> **PROVIDED DATA**
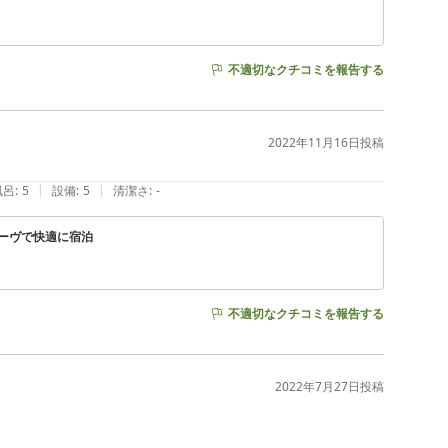
不適切なクチコミを報告する
2022年11月16日
投稿
|
|
風呂
:
5
設備
:
5
清潔さ
:
-
ーヴで快適に宿泊
不適切なクチコミを報告する
2022年7月27日
投稿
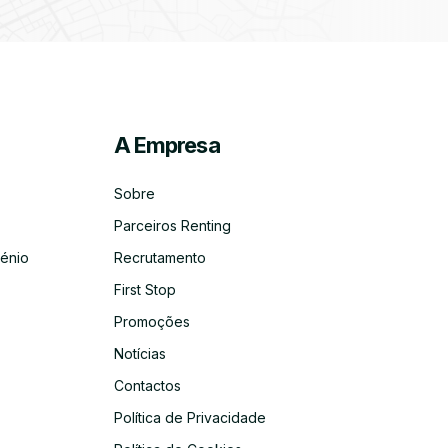
A Empresa
ico
co
Sobre
Parceiros Renting
énio
Recrutamento
First Stop
Promoções
Notícias
Contactos
Política de Privacidade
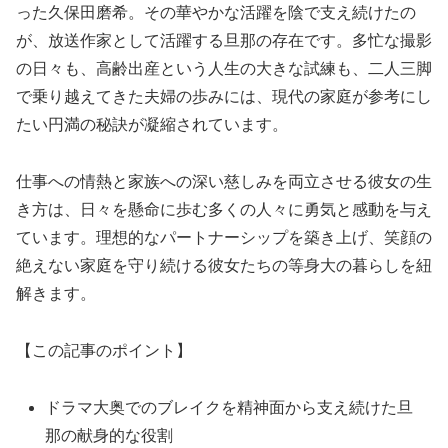
った久保田磨希。その華やかな活躍を陰で支え続けたの
が、放送作家として活躍する旦那の存在です。多忙な撮影
の日々も、高齢出産という人生の大きな試練も、二人三脚
で乗り越えてきた夫婦の歩みには、現代の家庭が参考にし
たい円満の秘訣が凝縮されています。
仕事への情熱と家族への深い慈しみを両立させる彼女の生
き方は、日々を懸命に歩む多くの人々に勇気と感動を与え
ています。理想的なパートナーシップを築き上げ、笑顔の
絶えない家庭を守り続ける彼女たちの等身大の暮らしを紐
解きます。
【この記事のポイント】
ドラマ大奥でのブレイクを精神面から支え続けた旦
那の献身的な役割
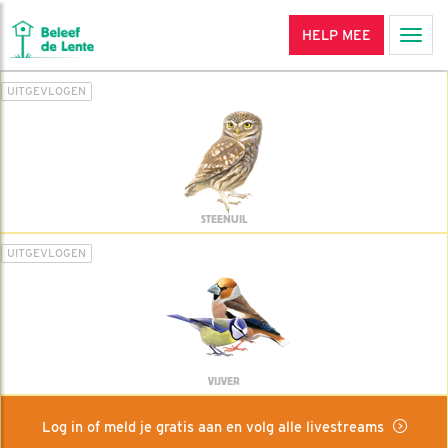
HELP MEE
Men
UITGEVLOGEN
STEENUIL
UITGEVLOGEN
VIJVER
Log in of meld je gratis aan en volg alle livestreams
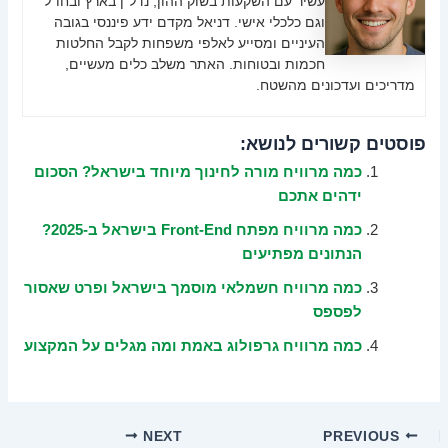
עשיר עם השקעות בשוק ההון, נדל"ן בארץ ובחו"ל
וגם כלכלי אישי. דניאל מקדם ידע פיננסי בגובה
העיניים ומסייע לאלפי משפחות לקבל החלטות
חכמות ובטוחות. האתר משלב כלים מעשיים,
מדריכים ועדכונים מהשטח.
פוסטים קשורים לנושא:
כמה מרוויח מורה לחינוך מיוחד בישראל? הסכום
ידהים אתכם
כמה מרוויח מפתח Front-End בישראל ב-2025?
הנתונים מפתיעים
כמה מרוויח חשמלאי מוסמך בישראל ופרט שאסור
לפספס
כמה מרוויח גרפולוג באמת ומה מגלים על המקצוע
NEXT
PREVIOUS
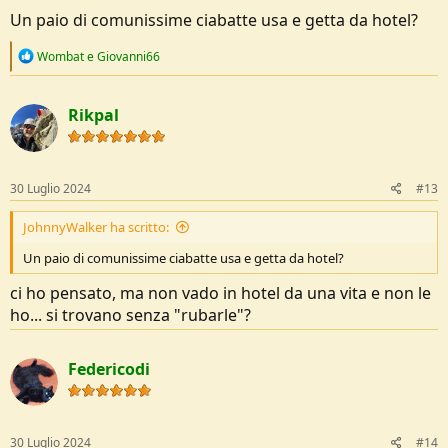
Un paio di comunissime ciabatte usa e getta da hotel?
R
Wombat
e
Giovanni66
e
a
c
Rikpal
t
i
o
n
s
30 Luglio 2024
#13
:
JohnnyWalker ha scritto:
Un paio di comunissime ciabatte usa e getta da hotel?
ci ho pensato, ma non vado in hotel da una vita e non le
ho... si trovano senza "rubarle"?
Federicodi
30 Luglio 2024
#14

> **ASSIGNMENT**
From the line containing "絶えない家庭を守り続ける彼女たちの等身大の暮らしを紐" down to the final line of the material above, reproduce each line exactly and include no images.

> **RESPONSE AREA**
絶えない家庭を守り続ける彼女たちの等身大の暮らしを紐
解きます。
【この記事のポイント】
ドラマ大奥でのブレイクを精神面から支え続けた旦
那の献身的な役割
HELP MEE
Men
UITGEVLOGEN
STEENUIL
UITGEVLOGEN
VIJVER
Log in of meld je gratis aan en volg alle livestreams
עשיר עם השקעות בשוק ההון, נדל"ן בארץ ובחו"ל
וגם כלכלי אישי. דניאל מקדם ידע פיננסי בגובה
העיניים ומסייע לאלפי משפחות לקבל החלטות
חכמות ובטוחות. האתר משלב כלים מעשיים,
מדריכים ועדכונים מהשטח.
פוסטים קשורים לנושא:
כמה מרוויח מורה לחינוך מיוחד בישראל? הסכום
ידהים אתכם
כמה מרוויח מפתח Front-End בישראל ב-2025?
הנתונים מפתיעים
כמה מרוויח חשמלאי מוסמך בישראל ופרט שאסור
לפספס
כמה מרוויח גרפולוג באמת ומה מגלים על המקצוע
NEXT
PREVIOUS
Un paio di comunissime ciabatte usa e getta da hotel?
R
Wombat
e
Giovanni66
e
a
c
Rikpal
t
i
o
n
s
30 Luglio 2024
#13
:
JohnnyWalker ha scritto:
Un paio di comunissime ciabatte usa e getta da hotel?
ci ho pensato, ma non vado in hotel da una vita e non le
ho... si trovano senza "rubarle"?
Federicodi
30 Luglio 2024
#14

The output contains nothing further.